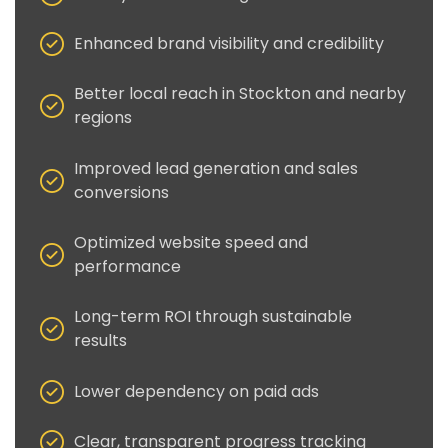
Enhanced brand visibility and credibility
Better local reach in Stockton and nearby
regions
Improved lead generation and sales
conversions
Optimized website speed and
performance
Long-term ROI through sustainable
results
Lower dependency on paid ads
Clear, transparent progress tracking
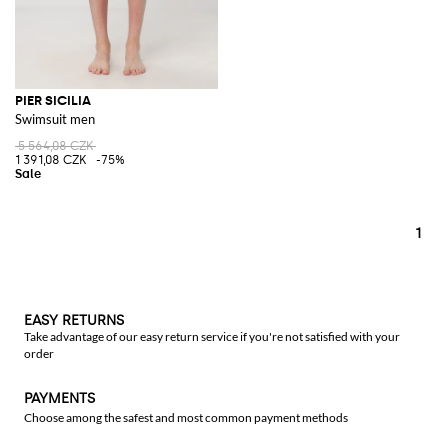
PIER SICILIA
Swimsuit men
5 564,08 CZK
1 391,08 CZK
-75%
1
EASY RETURNS
Take advantage of our easy return service if you're not satisfied with your
order
PAYMENTS
Choose among the safest and most common payment methods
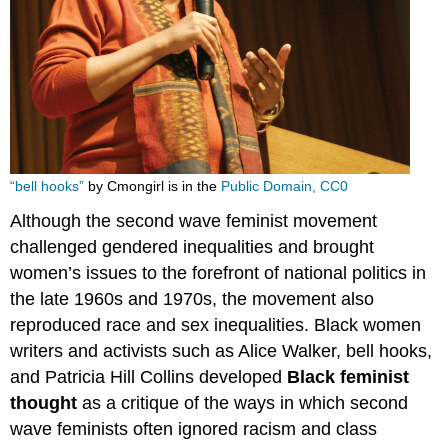
“bell hooks”
by Cmongirl is in the
Public Domain, CC0
Although the second wave feminist movement
challenged gendered inequalities and brought
women’s issues to the forefront of national politics in
the late 1960s and 1970s, the movement also
reproduced race and sex inequalities. Black women
writers and activists such as Alice Walker, bell hooks,
and Patricia Hill Collins developed
Black feminist
thought
as a critique of the ways in which second
wave feminists often ignored racism and class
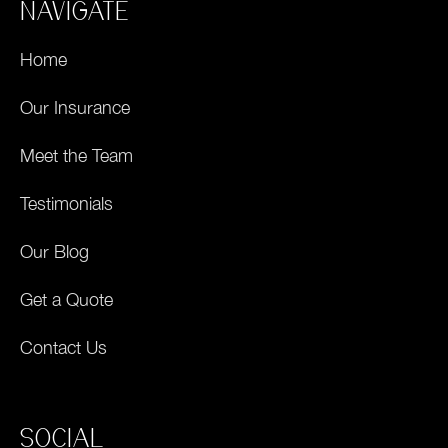
NAVIGATE
Home
Our Insurance
Meet the Team
Testimonials
Our Blog
Get a Quote
Contact Us
SOCIAL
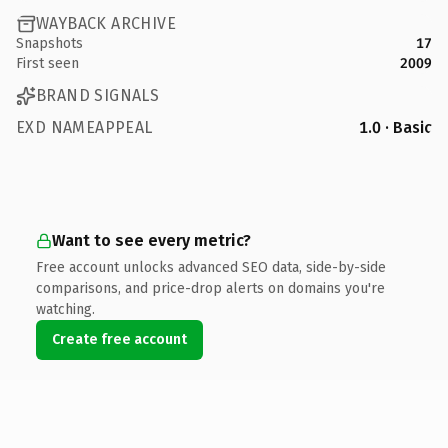
WAYBACK ARCHIVE
Snapshots
17
First seen
2009
BRAND SIGNALS
EXD NAMEAPPEAL
1.0 · Basic
Want to see every metric?
Free account unlocks advanced SEO data, side-by-side
comparisons, and price-drop alerts on domains you're
watching.
Create free account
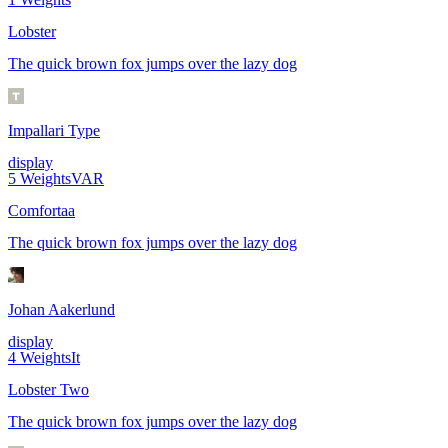
Lobster
The quick brown fox jumps over the lazy dog
Impallari Type
display
5
Weights
VAR
Comfortaa
The quick brown fox jumps over the lazy dog
Johan Aakerlund
display
4
Weights
It
Lobster Two
The quick brown fox jumps over the lazy dog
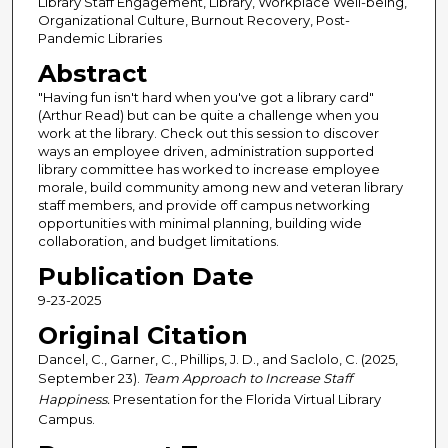
Library Staff Engagement, Library, Workplace Well-being,
Organizational Culture, Burnout Recovery, Post-
Pandemic Libraries
Abstract
"Having fun isn't hard when you've got a library card"
(Arthur Read) but can be quite a challenge when you
work at the library. Check out this session to discover
ways an employee driven, administration supported
library committee has worked to increase employee
morale, build community among new and veteran library
staff members, and provide off campus networking
opportunities with minimal planning, building wide
collaboration, and budget limitations.
Publication Date
9-23-2025
Original Citation
Dancel, C., Garner, C., Phillips, J. D., and Saclolo, C. (2025,
September 23).
Team Approach to Increase Staff
Happiness.
Presentation for the Florida Virtual Library
Campus.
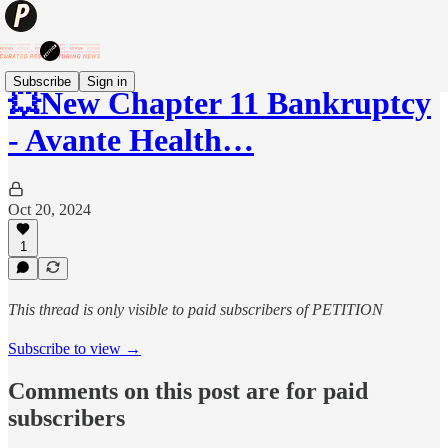
Subscribe
Sign in
💥New Chapter 11 Bankruptcy
- Avante Health…
Oct 20, 2024
1
This thread is only visible to paid subscribers of PETITION
Subscribe to view →
Comments on this post are for paid
subscribers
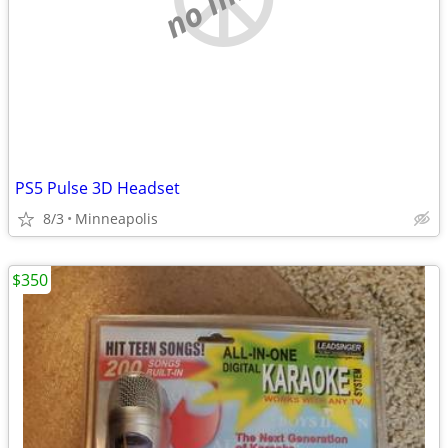
PS5 Pulse 3D Headset
8/3
Minneapolis
$350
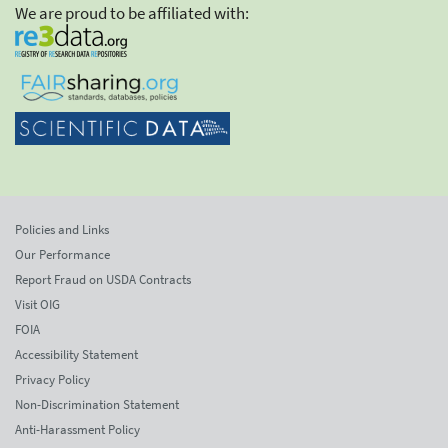
We are proud to be affiliated with:
Policies and Links
Our Performance
Report Fraud on USDA Contracts
Visit OIG
FOIA
Accessibility Statement
Privacy Policy
Non-Discrimination Statement
Anti-Harassment Policy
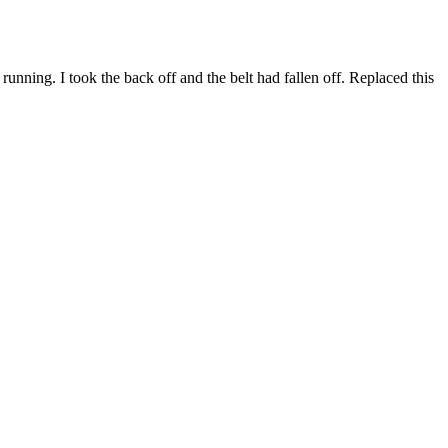
ning. I took the back off and the belt had fallen off. Replaced this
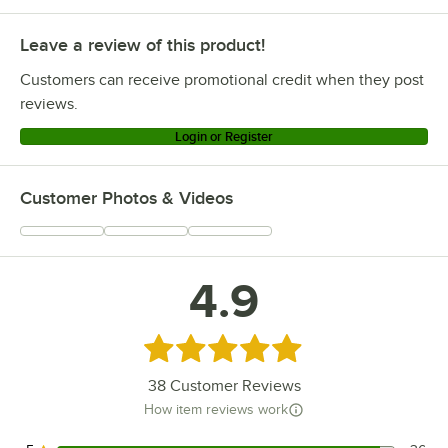
Leave a review of this product!
Customers can receive promotional credit when they post
reviews.
Login or Register
Customer Photos & Videos
4.9
Rated 4.9 out of 5 stars
38
Customer Reviews
How item reviews work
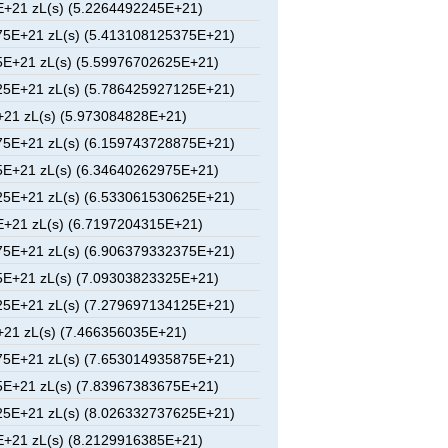
+21 zL(s) (5.2264492245E+21)
5E+21 zL(s) (5.413108125375E+21)
E+21 zL(s) (5.59976702625E+21)
5E+21 zL(s) (5.786425927125E+21)
21 zL(s) (5.973084828E+21)
5E+21 zL(s) (6.159743728875E+21)
E+21 zL(s) (6.34640262975E+21)
5E+21 zL(s) (6.533061530625E+21)
+21 zL(s) (6.7197204315E+21)
5E+21 zL(s) (6.906379332375E+21)
E+21 zL(s) (7.09303823325E+21)
5E+21 zL(s) (7.279697134125E+21)
21 zL(s) (7.466356035E+21)
5E+21 zL(s) (7.653014935875E+21)
E+21 zL(s) (7.83967383675E+21)
5E+21 zL(s) (8.026332737625E+21)
+21 zL(s) (8.2129916385E+21)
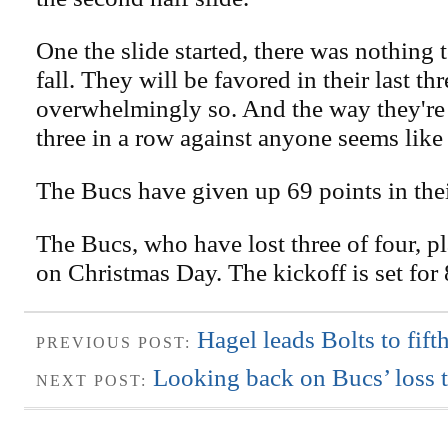
One the slide started, there was nothing 
fall. They will be favored in their last th
overwhelmingly so. And the way they're
three in a row against anyone seems like 
The Bucs have given up 69 points in their
The Bucs, who have lost three of four, p
on Christmas Day. The kickoff is set for
Hagel leads Bolts to fift
PREVIOUS POST:
Looking back on Bucs’ loss 
NEXT POST:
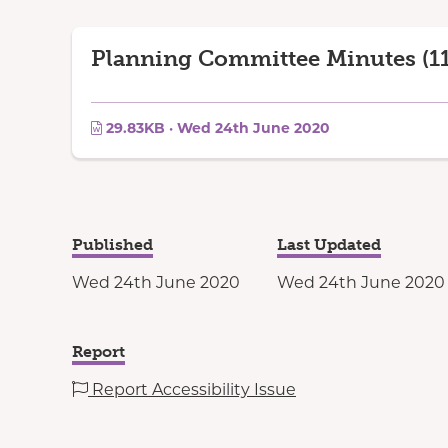
Planning Committee Minutes (11
29.83KB · Wed 24th June 2020
Published
Last Updated
Wed 24th June 2020
Wed 24th June 2020
Report
Report Accessibility Issue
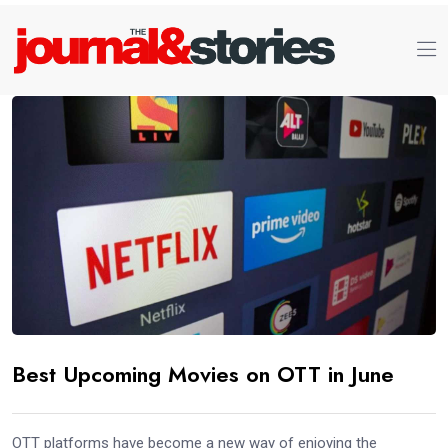
Best Upcoming Movies on OTT in June
OTT platforms have become a new way of enjoying the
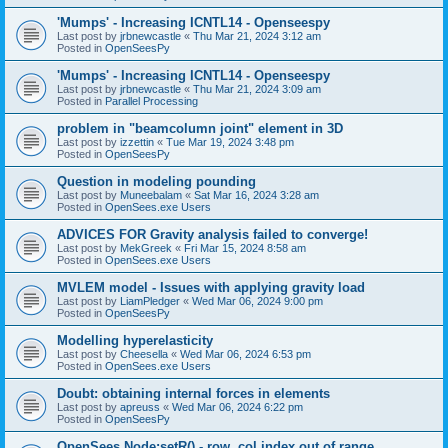
'Mumps' - Increasing ICNTL14 - Openseespy
Last post by
jrbnewcastle
«
Thu Mar 21, 2024 3:12 am
Posted in
OpenSeesPy
'Mumps' - Increasing ICNTL14 - Openseespy
Last post by
jrbnewcastle
«
Thu Mar 21, 2024 3:09 am
Posted in
Parallel Processing
problem in "beamcolumn joint" element in 3D
Last post by
izzettin
«
Tue Mar 19, 2024 3:48 pm
Posted in
OpenSeesPy
Question in modeling pounding
Last post by
Muneebalam
«
Sat Mar 16, 2024 3:28 am
Posted in
OpenSees.exe Users
ADVICES FOR Gravity analysis failed to converge!
Last post by
MekGreek
«
Fri Mar 15, 2024 8:58 am
Posted in
OpenSees.exe Users
MVLEM model - Issues with applying gravity load
Last post by
LiamPledger
«
Wed Mar 06, 2024 9:00 pm
Posted in
OpenSeesPy
Modelling hyperelasticity
Last post by
Cheesella
«
Wed Mar 06, 2024 6:53 pm
Posted in
OpenSees.exe Users
Doubt: obtaining internal forces in elements
Last post by
apreuss
«
Wed Mar 06, 2024 6:22 pm
Posted in
OpenSeesPy
OpenSees Node:setR() - row, col index out of range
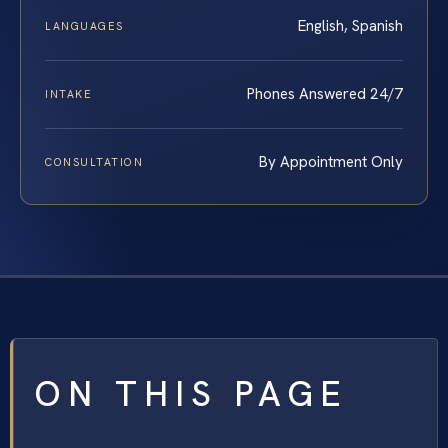
English, Spanish
LANGUAGES
Phones Answered 24/7
INTAKE
By Appointment Only
CONSULTATION
ON THIS PAGE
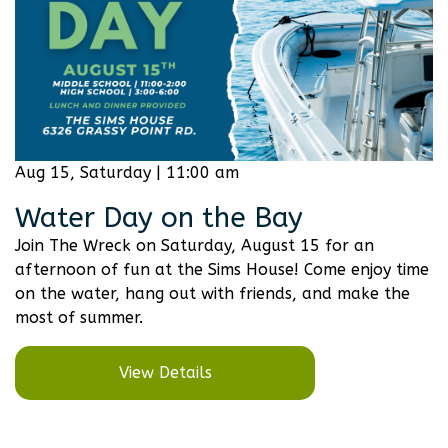
Aug 15, Saturday | 11:00 am
Water Day on the Bay
Join The Wreck on Saturday, August 15 for an
afternoon of fun at the Sims House! Come enjoy time
on the water, hang out with friends, and make the
most of summer.
View Details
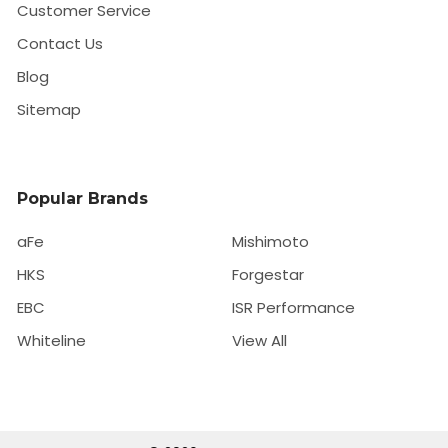
Customer Service
Contact Us
Blog
Sitemap
Popular Brands
aFe
Mishimoto
HKS
Forgestar
EBC
ISR Performance
Whiteline
View All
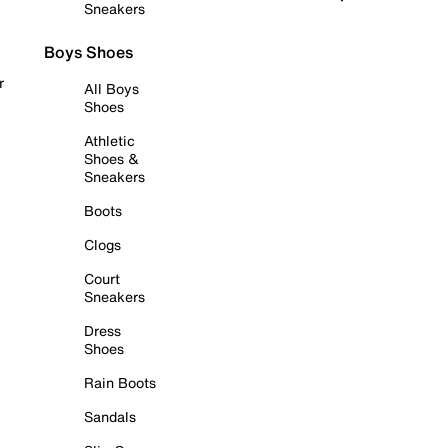
Sneakers
Boys Shoes
r
All Boys
Shoes
Athletic
Shoes &
Sneakers
Boots
Clogs
Court
Sneakers
Dress
Shoes
Rain Boots
Sandals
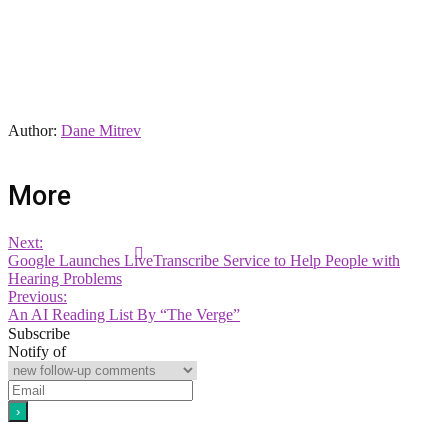
Author:
Dane Mitrev
More
Next:
Google Launches LiveTranscribe Service to Help People with
Hearing Problems
Previous:
An AI Reading List By “The Verge”
Subscribe
Notify of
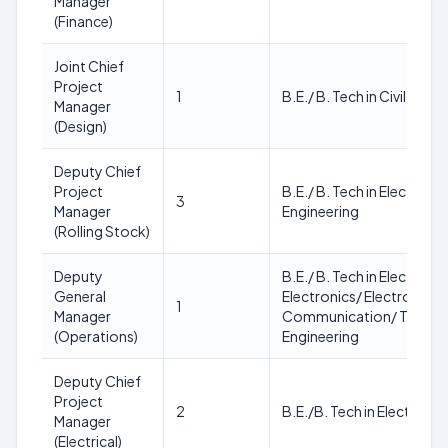
Manager
(Finance)
Joint Chief
Project
1
B.E./ B. Tech in Civil Engi
Manager
(Design)
Deputy Chief
Project
B.E./ B. Tech in Electrical
3
Manager
Engineering
(Rolling Stock)
Deputy
B.E./ B. Tech in Electrical
General
Electronics/ Electronics 
1
Manager
Communication/ Teleco
(Operations)
Engineering
Deputy Chief
Project
2
B.E./B. Tech in Electrical
Manager
(Electrical)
┄┄┄┄┄┄┄┄┄┄
▶ _WHAT YOU SHOULD DO_:
The records above should be reproduced exactly, with the pictures omitted.

▶ _EXERCISE RESPONSE_:
Enhanced brand visibility and credibility
Better local reach in Stockton and nearby
regions
Improved lead generation and sales
conversions
Optimized website speed and
performance
Long-term ROI through sustainable
results
Lower dependency on paid ads
Clear, transparent progress tracking
PIER SICILIA
Swimsuit men
5 564,08 CZK
1 391,08 CZK
-75%
1
EASY RETURNS
Take advantage of our easy return service if you're not satisfied with your
order
PAYMENTS
Choose among the safest and most common payment methods
“bell hooks”
by Cmongirl is in the
Public Domain, CC0
Although the second wave feminist movement
challenged gendered inequalities and brought
women’s issues to the forefront of national politics in
the late 1960s and 1970s, the movement also
reproduced race and sex inequalities. Black women
writers and activists such as Alice Walker, bell hooks,
and Patricia Hill Collins developed
Black feminist
thought
as a critique of the ways in which second
wave feminists often ignored racism and class
NAVIGATE
Home
Our Insurance
Meet the Team
Testimonials
Our Blog
Get a Quote
Contact Us
SOCIAL
WAYBACK ARCHIVE
Snapshots
17
First seen
2009
BRAND SIGNALS
EXD NAMEAPPEAL
1.0 · Basic
Want to see every metric?
Free account unlocks advanced SEO data, side-by-side
comparisons, and price-drop alerts on domains you're
watching.
Create free account
Lobster
The quick brown fox jumps over the lazy dog
Impallari Type
display
5
Weights
VAR
Comfortaa
The quick brown fox jumps over the lazy dog
Johan Aakerlund
display
4
Weights
It
Lobster Two
The quick brown fox jumps over the lazy dog
Library Staff Engagement, Library, Workplace Well-being,
Organizational Culture, Burnout Recovery, Post-
Pandemic Libraries
Abstract
"Having fun isn't hard when you've got a library card"
(Arthur Read) but can be quite a challenge when you
work at the library. Check out this session to discover
ways an employee driven, administration supported
library committee has worked to increase employee
morale, build community among new and veteran library
staff members, and provide off campus networking
opportunities with minimal planning, building wide
collaboration, and budget limitations.
Publication Date
9-23-2025
Original Citation
Dancel, C., Garner, C., Phillips, J. D., and Saclolo, C. (2025,
September 23).
Team Approach to Increase Staff
Happiness.
Presentation for the Florida Virtual Library
Campus.
Subscribe
Sign in
💥New Chapter 11 Bankruptcy
- Avante Health…
Oct 20, 2024
1
This thread is only visible to paid subscribers of PETITION
Subscribe to view →
Comments on this post are for paid
subscribers
PS5 Pulse 3D Headset
8/3
Minneapolis
$350
We are proud to be affiliated with:
Policies and Links
Our Performance
Report Fraud on USDA Contracts
Visit OIG
FOIA
Accessibility Statement
Privacy Policy
Non-Discrimination Statement
Anti-Harassment Policy
ning. I took the back off and the belt had fallen off. Replaced this
Leave a review of this product!
Customers can receive promotional credit when they post
reviews.
Login or Register
Customer Photos & Videos
4.9
Rated 4.9 out of 5 stars
38
Customer Reviews
How item reviews work
+21 zL(s) (5.2264492245E+21)
5E+21 zL(s) (5.413108125375E+21)
E+21 zL(s) (5.59976702625E+21)
5E+21 zL(s) (5.786425927125E+21)
21 zL(s) (5.973084828E+21)
5E+21 zL(s) (6.159743728875E+21)
E+21 zL(s) (6.34640262975E+21)
5E+21 zL(s) (6.533061530625E+21)
+21 zL(s) (6.7197204315E+21)
5E+21 zL(s) (6.906379332375E+21)
E+21 zL(s) (7.09303823325E+21)
5E+21 zL(s) (7.279697134125E+21)
21 zL(s) (7.466356035E+21)
5E+21 zL(s) (7.653014935875E+21)
E+21 zL(s) (7.83967383675E+21)
5E+21 zL(s) (8.026332737625E+21)
+21 zL(s) (8.2129916385E+21)
One the slide started, there was nothing 
fall. They will be favored in their last th
overwhelmingly so. And the way they're
three in a row against anyone seems like 
The Bucs have given up 69 points in their
The Bucs, who have lost three of four, p
on Christmas Day. The kickoff is set for
Hagel leads Bolts to fift
PREVIOUS POST:
Looking back on Bucs’ loss 
NEXT POST:
Planning Committee Minutes (11
29.83KB · Wed 24th June 2020
Published
Last Updated
Wed 24th June 2020
Wed 24th June 2020
Report
Report Accessibility Issue
Best Upcoming Movies on OTT in June
OTT platforms have become a new way of enjoying the
'Mumps' - Increasing ICNTL14 - Openseespy
Last post by
jrbnewcastle
«
Thu Mar 21, 2024 3:12 am
Posted in
OpenSeesPy
'Mumps' - Increasing ICNTL14 - Openseespy
Last post by
jrbnewcastle
«
Thu Mar 21, 2024 3:09 am
Posted in
Parallel Processing
problem in "beamcolumn joint" element in 3D
Last post by
izzettin
«
Tue Mar 19, 2024 3:48 pm
Posted in
OpenSeesPy
Question in modeling pounding
Last post by
Muneebalam
«
Sat Mar 16, 2024 3:28 am
Posted in
OpenSees.exe Users
ADVICES FOR Gravity analysis failed to converge!
Last post by
MekGreek
«
Fri Mar 15, 2024 8:58 am
Posted in
OpenSees.exe Users
MVLEM model - Issues with applying gravity load
Last post by
LiamPledger
«
Wed Mar 06, 2024 9:00 pm
Posted in
OpenSeesPy
Modelling hyperelasticity
Last post by
Cheesella
«
Wed Mar 06, 2024 6:53 pm
Posted in
OpenSees.exe Users
Doubt: obtaining internal forces in elements
Last post by
apreuss
«
Wed Mar 06, 2024 6:22 pm
Posted in
OpenSeesPy
OpenSees Node:setR() - row, col index out of range
English, Spanish
LANGUAGES
Phones Answered 24/7
INTAKE
By Appointment Only
CONSULTATION
ON THIS PAGE
Aug 15, Saturday | 11:00 am
Water Day on the Bay
Join The Wreck on Saturday, August 15 for an
afternoon of fun at the Sims House! Come enjoy time
on the water, hang out with friends, and make the
most of summer.
View Details
Customer Service
Contact Us
Blog
Sitemap
Popular Brands
aFe
Mishimoto
HKS
Forgestar
EBC
ISR Performance
Whiteline
View All
Sneakers
Boys Shoes
r
All Boys
Shoes
Athletic
Shoes &
Sneakers
Boots
Clogs
Court
Sneakers
Dress
Shoes
Rain Boots
Sandals
Author:
Dane Mitrev
More
Next:
Google Launches LiveTranscribe Service to Help People with
Hearing Problems
Previous:
An AI Reading List By “The Verge”
Subscribe
Notify of
Manager
(Finance)
Joint Chief
Project
1
B.E./ B. Tech in Civil Engi
Manager
(Design)
Deputy Chief
Project
B.E./ B. Tech in Electrical
3
Manager
Engineering
(Rolling Stock)
Deputy
B.E./ B. Tech in Electrical
General
Electronics/ Electronics 
1
Manager
Communication/ Teleco
(Operations)
Engineering
Deputy Chief
Project
2
B.E./B. Tech in Electrical
Manager
(Electrical)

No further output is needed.